Giusto per ampliare il discorso cito qualche altra citazione del nostro ministro degli Esteri prese da Wikipedia(http://it.wikipedia.org/wiki/Franco_Frattini) :

  • Il 22 ottobre 2010 dichiara all’Osservatore Romano che l’Ebraismo, il Cristianesimo e l’Islam dovrebbero allearsi per contrastare l’ateismo, da lui definito, nella stessa intervista, un “fenomeno perverso” al pari dell’estremismo[23]. Tali dichiarazioni hanno causato le critiche da parte di numerosi commentatori e soprattutto dell’UAAR, che ne ha chiesto le dimissioni[24].
  • Nel novembre 2010 ha definito le rivelazioni di Wikileaks come “l’11 settembre della diplomazia mondiale”[25] e ha affermato che Julian Assange “vuole distruggere il mondo”[26]

Quindi noi siamo il bene e :

  • lasciamo morire di fame gente in giro per il mondo e dietro casa nostra
  • avveleniamo il pianeta con scorie, rifiuti etc..
  • vogliamo sparare ai barconi che arrivano pieni di disperati in cerca di una vita migliore
  • cancelliamo la libertà di stampa e la democrazia
  • premiamo la meritocrazia sotto le coperte ed il non aver più valori

Tornando alla notizia del giorno anche il sor Obama c’è andato giù pesante (http://edition.cnn.com/2011/POLITICS/05/02/statement.obama/index.html?hpt=T1):

“And yet we know that the worst images are those that were unseen to the world. The empty seat at the dinner table. Children who were forced to grow up without their mother or their father. Parents who would never know the feeling of their child’s embrace. Nearly 3,000 citizens taken from us, leaving a gaping hole in our hearts.”

Non per fare le pulci al discorso, ma questo frame del posto vuoto a tavola se lo potrebbero porre anche i poveracci in giro per il mondo che soffrono per la politica americana.

Attenti però meglio mantenere la popolazione in tensione in modo che si affidi al suo leader Maximo che la proteggerà. Le prossime elezioni sono dietro l’angolo e cosa c’è di meglio di un colpo ad effetto ?
“Yet his death does not mark the end of our effort. There’s no doubt that al Qaeda will continue to pursue attacks against us. We must — and we will — remain vigilant at home and abroad.”

combattere per la prosperità degli americani ?
“The cause of securing our country is not complete. But tonight, we are once again reminded that America can do whatever we set our mind to.
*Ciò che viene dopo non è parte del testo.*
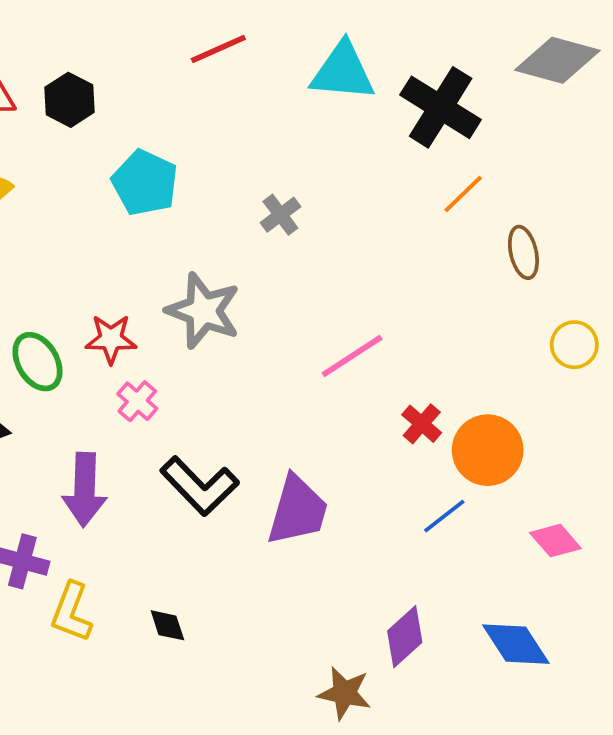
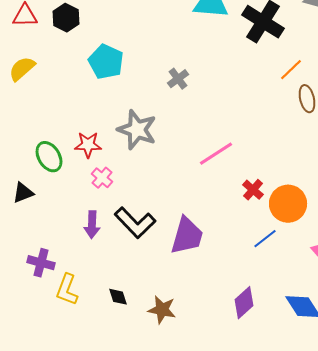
orange line: (463, 194) -> (291, 70), moved
purple arrow: (85, 490) -> (92, 225), moved, size x0.7
brown star: (345, 693) -> (162, 310), moved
That is the story of our history, whether it’s the pursuit of prosperity for our people, or the struggle for equality for all our citizens; our commitment to stand up for our values abroad, and our sacrifices to make the world a safer place.”

Noi siamo noi e voi non siete un cazzo in pratica parafrasando il Marchese del Grillo
“Let us remember that we can do these things not just because of wealth or power, but because of who we are: one nation, under God, indivisible, with liberty and justice for all.”

E pensare che Obama è anche un premio Nobel per la pace. Se ci fosse stato Bush a fare lo stesso discorso non ci sarebbe stata differenza.

Minchia in questi giorni mi piacerebbe ritirarmi in un eremo nella foresta tropicale.